What the task requires
All the data should be repeated exactly. Any image in it is left out.

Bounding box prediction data

+ + + + + + +

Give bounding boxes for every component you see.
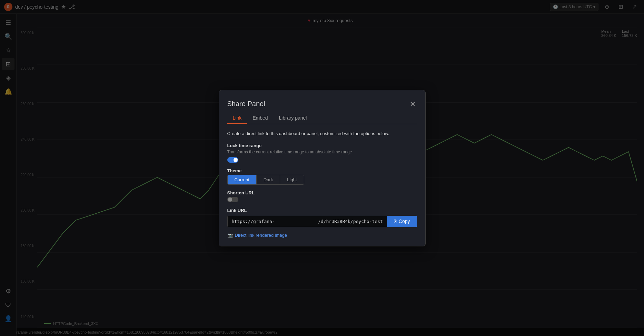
theme-dark-button[interactable]: Dark [257, 175, 280, 184]
direct-link-button[interactable]: 📷 Direct link rendered image [227, 233, 417, 238]
modal-close-button[interactable]: ✕ [408, 99, 417, 110]
modal-header: Share Panel ✕ [227, 99, 417, 110]
lock-time-label: Lock time range [227, 143, 417, 148]
theme-light-button[interactable]: Light [280, 175, 304, 184]
copy-label: Copy [399, 218, 410, 224]
theme-current-button[interactable]: Current [228, 175, 257, 184]
modal-tabs: Link Embed Library panel [227, 112, 417, 124]
shorten-url-label: Shorten URL [227, 190, 417, 195]
tab-embed[interactable]: Embed [247, 112, 273, 124]
modal-description: Create a direct link to this dashboard o… [227, 131, 417, 136]
theme-section: Theme Current Dark Light [227, 168, 417, 185]
tab-link[interactable]: Link [227, 112, 247, 124]
tab-library-panel[interactable]: Library panel [274, 112, 313, 124]
lock-time-toggle[interactable] [227, 157, 238, 163]
modal-overlay: Share Panel ✕ Link Embed Library panel C… [0, 0, 644, 336]
lock-time-range-section: Lock time range Transforms the current r… [227, 143, 417, 163]
link-url-section: Link URL ⎘ Copy [227, 208, 417, 227]
lock-time-toggle-wrap [227, 157, 417, 163]
copy-icon: ⎘ [394, 218, 397, 224]
theme-buttons: Current Dark Light [227, 175, 304, 185]
shorten-url-toggle[interactable] [227, 197, 238, 202]
lock-time-sublabel: Transforms the current relative time ran… [227, 150, 417, 154]
shorten-url-section: Shorten URL [227, 190, 417, 202]
theme-label: Theme [227, 168, 417, 173]
modal-title: Share Panel [227, 100, 265, 108]
link-url-label: Link URL [227, 208, 417, 213]
share-panel-modal: Share Panel ✕ Link Embed Library panel C… [219, 90, 426, 246]
link-url-input[interactable] [227, 216, 387, 227]
camera-icon: 📷 [227, 233, 233, 238]
shorten-url-toggle-wrap [227, 197, 417, 202]
direct-link-label: Direct link rendered image [235, 233, 287, 238]
url-input-wrap: ⎘ Copy [227, 216, 417, 227]
copy-button[interactable]: ⎘ Copy [387, 216, 417, 227]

+ + + + + + +

Exercise solution
Give bounding boxes for every component you see.
theme-dark-button[interactable]: Dark [257, 175, 280, 184]
direct-link-button[interactable]: 📷 Direct link rendered image [227, 233, 417, 238]
modal-close-button[interactable]: ✕ [408, 99, 417, 110]
modal-header: Share Panel ✕ [227, 99, 417, 110]
lock-time-label: Lock time range [227, 143, 417, 148]
theme-light-button[interactable]: Light [280, 175, 304, 184]
copy-label: Copy [399, 218, 410, 224]
theme-current-button[interactable]: Current [228, 175, 257, 184]
modal-tabs: Link Embed Library panel [227, 112, 417, 124]
shorten-url-label: Shorten URL [227, 190, 417, 195]
tab-embed[interactable]: Embed [247, 112, 273, 124]
modal-description: Create a direct link to this dashboard o… [227, 131, 417, 136]
theme-section: Theme Current Dark Light [227, 168, 417, 185]
tab-link[interactable]: Link [227, 112, 247, 124]
tab-library-panel[interactable]: Library panel [274, 112, 313, 124]
lock-time-toggle[interactable] [227, 157, 238, 163]
modal-overlay: Share Panel ✕ Link Embed Library panel C… [0, 0, 644, 336]
lock-time-range-section: Lock time range Transforms the current r… [227, 143, 417, 163]
link-url-section: Link URL ⎘ Copy [227, 208, 417, 227]
lock-time-toggle-wrap [227, 157, 417, 163]
copy-icon: ⎘ [394, 218, 397, 224]
theme-buttons: Current Dark Light [227, 175, 304, 185]
shorten-url-toggle[interactable] [227, 197, 238, 202]
lock-time-sublabel: Transforms the current relative time ran… [227, 150, 417, 154]
shorten-url-section: Shorten URL [227, 190, 417, 202]
theme-label: Theme [227, 168, 417, 173]
modal-title: Share Panel [227, 100, 265, 108]
link-url-label: Link URL [227, 208, 417, 213]
share-panel-modal: Share Panel ✕ Link Embed Library panel C… [219, 90, 426, 246]
link-url-input[interactable] [227, 216, 387, 227]
camera-icon: 📷 [227, 233, 233, 238]
shorten-url-toggle-wrap [227, 197, 417, 202]
direct-link-label: Direct link rendered image [235, 233, 287, 238]
url-input-wrap: ⎘ Copy [227, 216, 417, 227]
copy-button[interactable]: ⎘ Copy [387, 216, 417, 227]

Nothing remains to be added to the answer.